====== SUPPLIED DATA

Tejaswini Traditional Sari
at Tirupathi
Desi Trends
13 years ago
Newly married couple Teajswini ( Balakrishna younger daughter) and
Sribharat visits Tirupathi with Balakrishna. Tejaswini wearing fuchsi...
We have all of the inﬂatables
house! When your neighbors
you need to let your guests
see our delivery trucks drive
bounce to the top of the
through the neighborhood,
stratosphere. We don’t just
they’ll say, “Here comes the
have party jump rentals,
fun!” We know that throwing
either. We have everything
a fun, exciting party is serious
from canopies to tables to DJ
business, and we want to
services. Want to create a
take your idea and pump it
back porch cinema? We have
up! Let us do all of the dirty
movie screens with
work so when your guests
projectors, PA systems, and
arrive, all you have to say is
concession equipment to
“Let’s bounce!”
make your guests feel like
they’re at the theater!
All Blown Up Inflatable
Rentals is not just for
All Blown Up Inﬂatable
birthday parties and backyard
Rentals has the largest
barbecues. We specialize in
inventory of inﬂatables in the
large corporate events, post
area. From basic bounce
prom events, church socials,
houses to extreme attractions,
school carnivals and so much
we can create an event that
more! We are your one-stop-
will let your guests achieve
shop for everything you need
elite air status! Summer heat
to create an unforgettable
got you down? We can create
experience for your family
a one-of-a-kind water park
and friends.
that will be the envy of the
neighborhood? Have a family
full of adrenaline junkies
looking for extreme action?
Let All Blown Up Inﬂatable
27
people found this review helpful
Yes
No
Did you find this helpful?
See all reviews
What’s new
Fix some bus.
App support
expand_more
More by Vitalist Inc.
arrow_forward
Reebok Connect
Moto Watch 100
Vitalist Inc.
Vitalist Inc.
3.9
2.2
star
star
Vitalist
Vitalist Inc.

============
====== SUPPLIED DATA

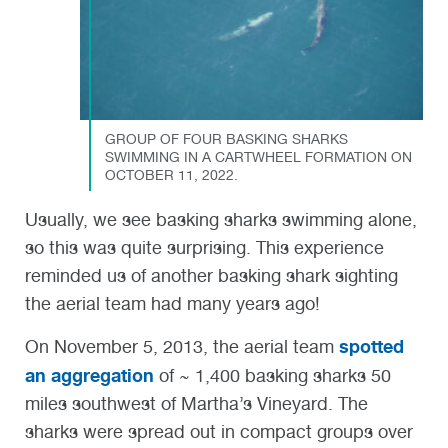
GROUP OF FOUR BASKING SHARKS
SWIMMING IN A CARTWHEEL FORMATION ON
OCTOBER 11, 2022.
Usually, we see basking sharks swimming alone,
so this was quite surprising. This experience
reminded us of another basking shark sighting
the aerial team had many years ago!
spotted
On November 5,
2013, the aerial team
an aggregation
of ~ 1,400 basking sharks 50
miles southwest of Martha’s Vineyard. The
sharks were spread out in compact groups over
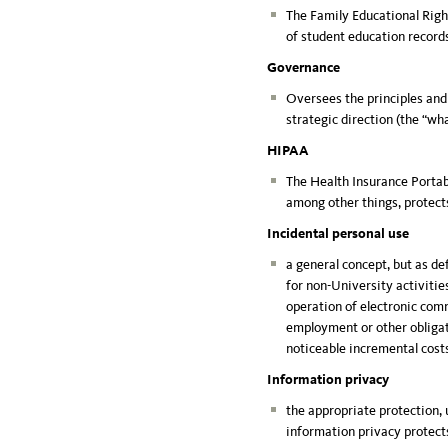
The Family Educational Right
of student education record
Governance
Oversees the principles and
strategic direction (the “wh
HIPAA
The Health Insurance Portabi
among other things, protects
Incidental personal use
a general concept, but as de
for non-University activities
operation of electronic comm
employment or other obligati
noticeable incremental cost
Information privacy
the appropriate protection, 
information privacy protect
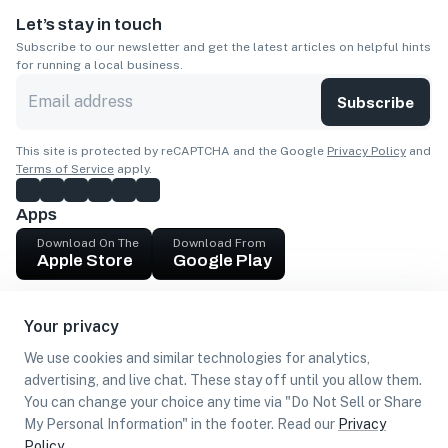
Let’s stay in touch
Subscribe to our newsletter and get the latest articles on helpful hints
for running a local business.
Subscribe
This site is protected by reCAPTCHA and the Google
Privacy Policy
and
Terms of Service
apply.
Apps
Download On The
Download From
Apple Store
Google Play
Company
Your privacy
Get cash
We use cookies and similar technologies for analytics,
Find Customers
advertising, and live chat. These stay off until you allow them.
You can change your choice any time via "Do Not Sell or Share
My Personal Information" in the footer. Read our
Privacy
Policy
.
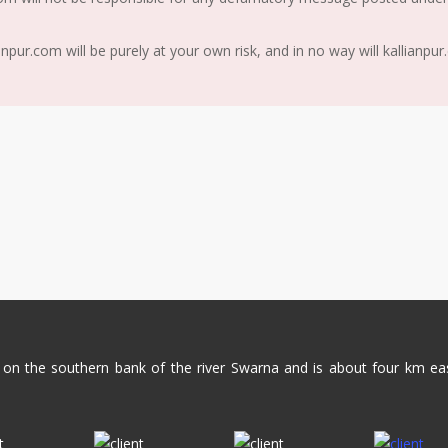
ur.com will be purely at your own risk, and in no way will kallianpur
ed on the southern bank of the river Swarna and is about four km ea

============
====== SUPPLIED DATA

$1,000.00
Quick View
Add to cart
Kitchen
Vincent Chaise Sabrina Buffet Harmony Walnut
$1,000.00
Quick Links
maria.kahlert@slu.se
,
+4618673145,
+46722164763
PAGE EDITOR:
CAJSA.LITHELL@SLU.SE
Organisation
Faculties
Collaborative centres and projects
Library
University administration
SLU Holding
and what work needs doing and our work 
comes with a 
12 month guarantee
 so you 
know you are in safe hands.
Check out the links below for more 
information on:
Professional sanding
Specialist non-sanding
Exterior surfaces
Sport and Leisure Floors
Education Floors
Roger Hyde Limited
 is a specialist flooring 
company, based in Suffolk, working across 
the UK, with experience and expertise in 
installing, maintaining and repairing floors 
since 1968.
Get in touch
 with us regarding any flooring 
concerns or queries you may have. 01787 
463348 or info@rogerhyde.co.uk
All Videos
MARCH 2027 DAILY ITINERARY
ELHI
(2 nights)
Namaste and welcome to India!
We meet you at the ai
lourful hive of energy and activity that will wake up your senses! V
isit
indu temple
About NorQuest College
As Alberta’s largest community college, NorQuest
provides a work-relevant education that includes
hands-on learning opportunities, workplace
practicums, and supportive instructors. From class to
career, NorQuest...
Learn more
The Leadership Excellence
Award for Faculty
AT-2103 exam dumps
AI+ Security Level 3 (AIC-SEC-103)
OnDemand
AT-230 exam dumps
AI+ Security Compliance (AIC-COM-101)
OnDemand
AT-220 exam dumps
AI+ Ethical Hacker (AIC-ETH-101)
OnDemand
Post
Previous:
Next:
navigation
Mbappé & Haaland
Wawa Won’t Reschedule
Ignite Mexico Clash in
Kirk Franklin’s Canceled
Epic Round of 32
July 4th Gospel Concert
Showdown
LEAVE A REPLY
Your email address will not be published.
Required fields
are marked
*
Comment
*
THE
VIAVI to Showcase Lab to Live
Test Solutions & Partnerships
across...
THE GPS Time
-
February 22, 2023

============

#### EXERCISE
Set down again, exactly, every line above from the one with "the aerial team had many years ago!" down to the one with "for non-University activities", both ends included. No pictures, and nothing else.

#### TASK OUTPUT
the aerial team had many years ago!
spotted
On November 5,
2013, the aerial team
an aggregation
of ~ 1,400 basking sharks 50
miles southwest of Martha’s Vineyard. The
sharks were spread out in compact groups over
The Family Educational Right
of student education record
Governance
Oversees the principles and
strategic direction (the “wh
HIPAA
The Health Insurance Portabi
among other things, protects
Incidental personal use
a general concept, but as de
for non-University activities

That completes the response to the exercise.